His eyebrows went up in disbelief and she laid a hand, feverish and urgent, on his arm.
“Listen to me,” she began swiftly, the words tumbling out one over the other. “I’m tired of it all, I tell you. Bone tired and I’m not going to stand it any longer. I’ve struggled for food and for money and I’ve weeded and hoed and picked cotton and I’ve even plowed until I can’t stand it another minute. I tell you, Ashley, the South is dead! It’s dead! The Yankees and the free niggers and the Carpetbaggers have got it and there’s nothing left for us. Ashley, let’s run away!”
He peered at her sharply, lowering his head to look into her face, now flaming with color.

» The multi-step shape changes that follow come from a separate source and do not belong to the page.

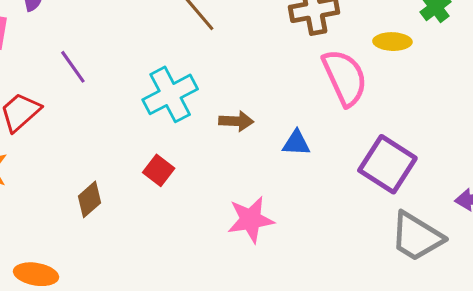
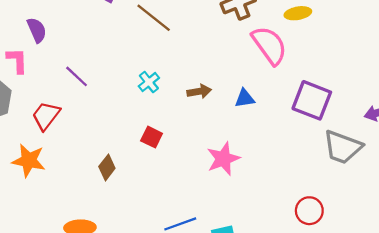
cyan cross: (170, 94) -> (149, 82), size x0.6

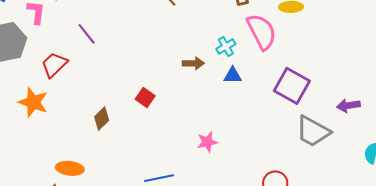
cyan cross: (149, 82) -> (226, 47), moved
pink star: (223, 159) -> (207, 142), moved, size x0.7

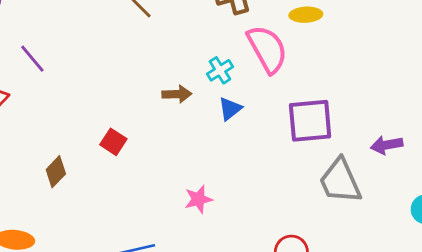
blue triangle: (233, 75) -> (230, 109), turned -36
purple square: (292, 86) -> (310, 121), turned -33
gray trapezoid: (313, 131) -> (340, 181), turned 39

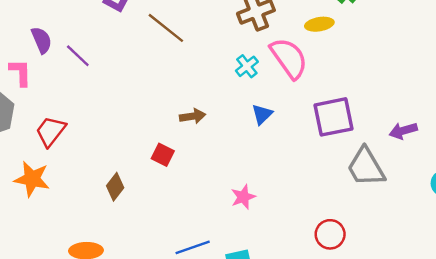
purple line: (32, 59) -> (78, 56), moved
cyan cross: (220, 70) -> (247, 66), moved
brown arrow: (177, 94) -> (193, 116), moved

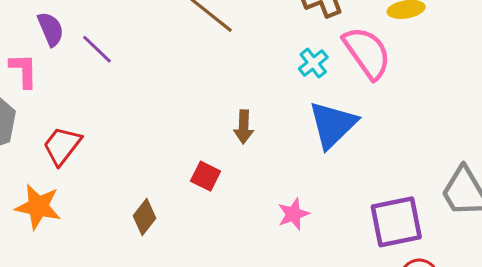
blue triangle: (262, 114) -> (333, 125), size x1.8
brown arrow: (193, 116) -> (244, 127), turned 100
purple square: (334, 117) -> (396, 222), moved
pink star: (243, 197) -> (293, 214), moved

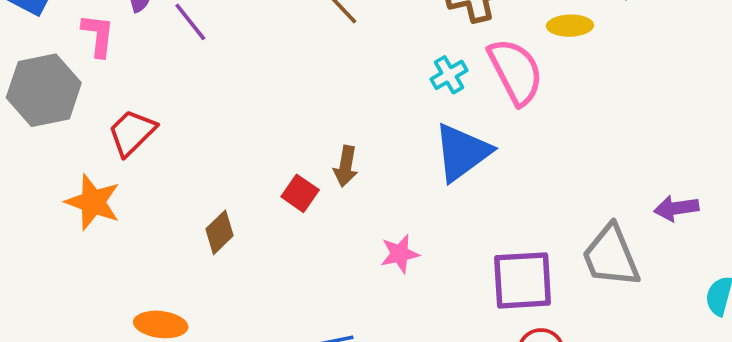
brown arrow: (244, 127) -> (346, 166), moved

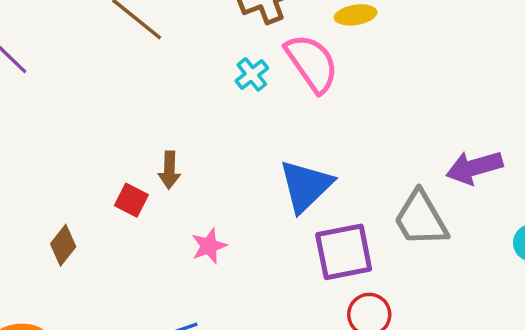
blue triangle: (462, 152) -> (306, 186), moved
purple arrow: (676, 208) -> (474, 167), size x1.4
pink star: (400, 254) -> (209, 246), moved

“Yes, let’s run away—leave them all! I’m tired of working for the folks. Somebody will take care of them. There’s always somebody who takes care of people who can’t take care of themselves. Oh, Ashley, let’s run away, you and I. We could go to Mexico—they want officers in the Mexican Army and we could be so happy there. I’d work for you, Ashley. I’d do anything for you. You know you don’t love Melanie—”
He started to speak, a stricken look on his face, but she stemmed his words with a torrent of her own.